## Provided entries
*** Block opens ***

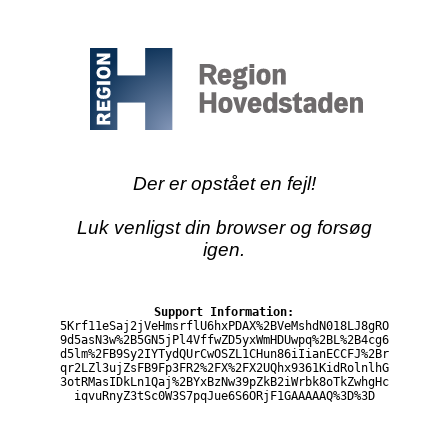
Der er opstået en fejl!
Luk venligst din browser og forsøg
igen.
Support Information:
5Krf11eSaj2jVeHmsrflU6hxPDAX%2BVeMshdN018LJ8gRO
9d5asN3w%2B5GN5jPl4VffwZD5yxWmHDUwpq%2BL%2B4cg6
d5lm%2FB9Sy2IYTydQUrCwOSZL1CHun86iIianECCFJ%2Br
qr2LZl3ujZsFB9Fp3FR2%2FX%2FX2UQhx9361KidRolnlhG
3otRMasIDkLn1Qaj%2BYxBzNw39pZkB2iWrbk8oTkZwhgHc
iqvuRnyZ3tSc0W3S7pqJue6S6ORjF1GAAAAAQ%3D%3D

*** Block closes ***

## Work request
Repeat the data above exactly, images excluded.

## Written answer
Der er opstået en fejl!
Luk venligst din browser og forsøg
igen.
Support Information:
5Krf11eSaj2jVeHmsrflU6hxPDAX%2BVeMshdN018LJ8gRO
9d5asN3w%2B5GN5jPl4VffwZD5yxWmHDUwpq%2BL%2B4cg6
d5lm%2FB9Sy2IYTydQUrCwOSZL1CHun86iIianECCFJ%2Br
qr2LZl3ujZsFB9Fp3FR2%2FX%2FX2UQhx9361KidRolnlhG
3otRMasIDkLn1Qaj%2BYxBzNw39pZkB2iWrbk8oTkZwhgHc
iqvuRnyZ3tSc0W3S7pqJue6S6ORjF1GAAAAAQ%3D%3D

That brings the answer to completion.